#3: Overcomplicating
Much of the advice out there on allowances and children recommend using some sort of system. On the simple side it involves three jars; one jar for savings, one for spending, and one for charity. I have seen another that recommended up to 7 jars. In this system, in addition to the three already mentioned there would also be a jar for taxes, family vacations, investing, and education. Three jars may be manageable with one child. I have three children. Frankly, I could not imagine where I would put the 9 jars needed to follow this system. Moreover, who wants to spend the time splitting up the allowance into the various jars.
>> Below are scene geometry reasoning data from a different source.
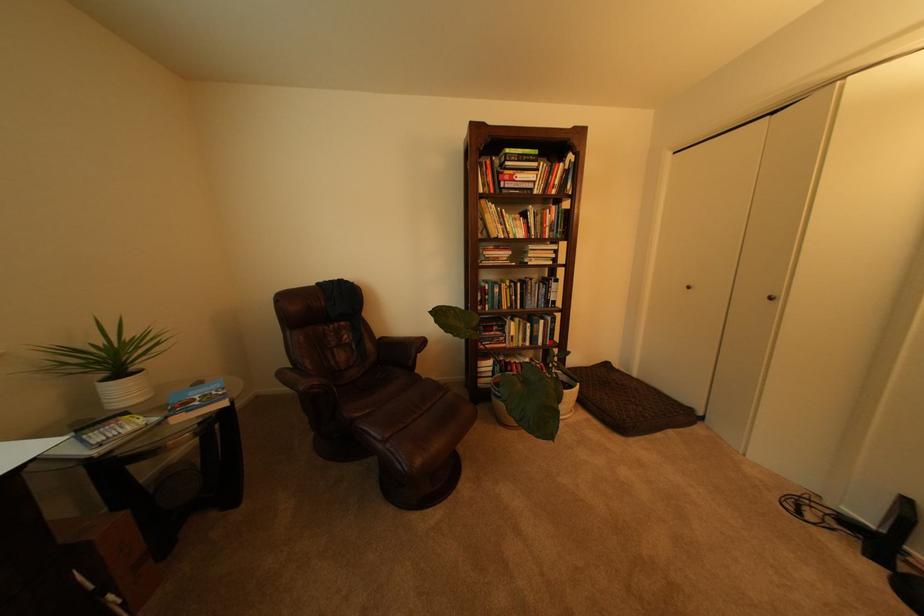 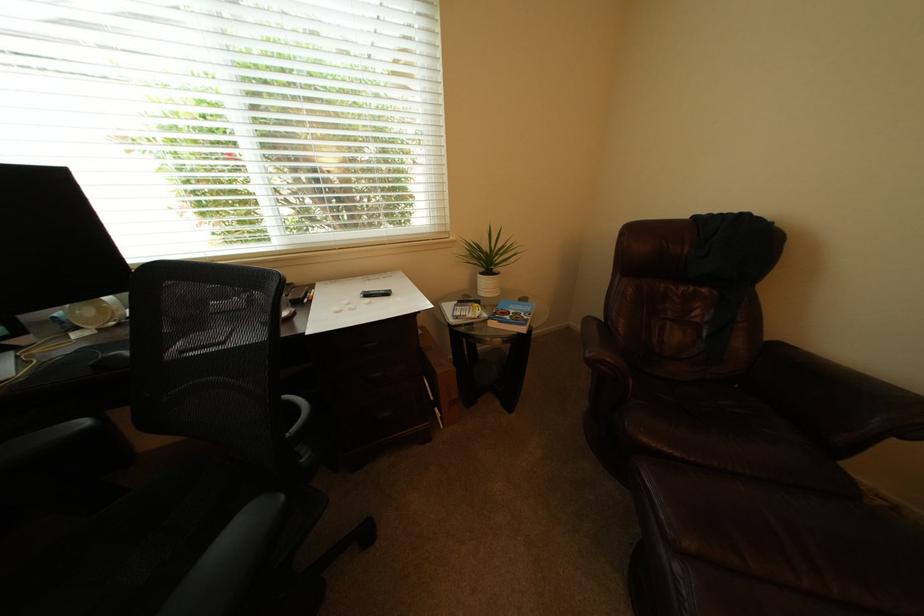 In the second image, find the point that corresponds to (x=166, y=421) in the first image.

(495, 317) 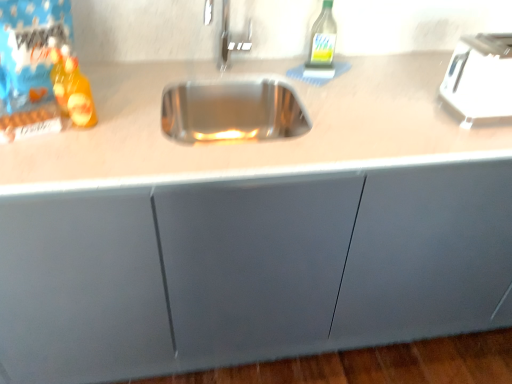 This screenshot has width=512, height=384. I want to click on vacant point to the right of translucent plastic bottle at left, which is the 1th bottle from left to right, so click(x=133, y=130).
It becomes complicated and cumbersome.
So, some have come up with computer programs to do it for you. You don’t even have to use money, just put the amount into the computer program and it will automatically divide the money into how ever many categories you choose. It sounds simple enough. What happens when the child actually wants to spend the money? Do you write the check or charge it and take it off the computer later? I hope you remember to do that.
There are a couple of reasons that I believe this to be a mistake. First, I have yet to meet anyone who followed through for more than six months. (If you are reading this and have followed a similar system for more than 6 months, please email me I would like to talk to you. Seriously.)
Another complication created is a source of tension. Under these systems the parent is dictating the amount for each category. Early on, when a child is under 9 years old, the child may be agreeable. However, what happens in those pre-teen and teen years? Following a system like this opens the door to an additional area of conflict. What if your tweens favorite charity is “Revlon” or “Hannah Montana”? For me, I am looking for more areas of strengthening the relationship with my children. I am not interested in creating new sources of tension. Between nap time, bed time, dinner time, homework, dating, when to wear make-up, and a lot of other things that parents must define isn’t there enough inherent conflict?
Finally, it’s easy to get caught up in the splitting of money and forget about the big picture. The main purpose is, presumably, to teach your children about money. If you are dictating all of the terms what are they really learning?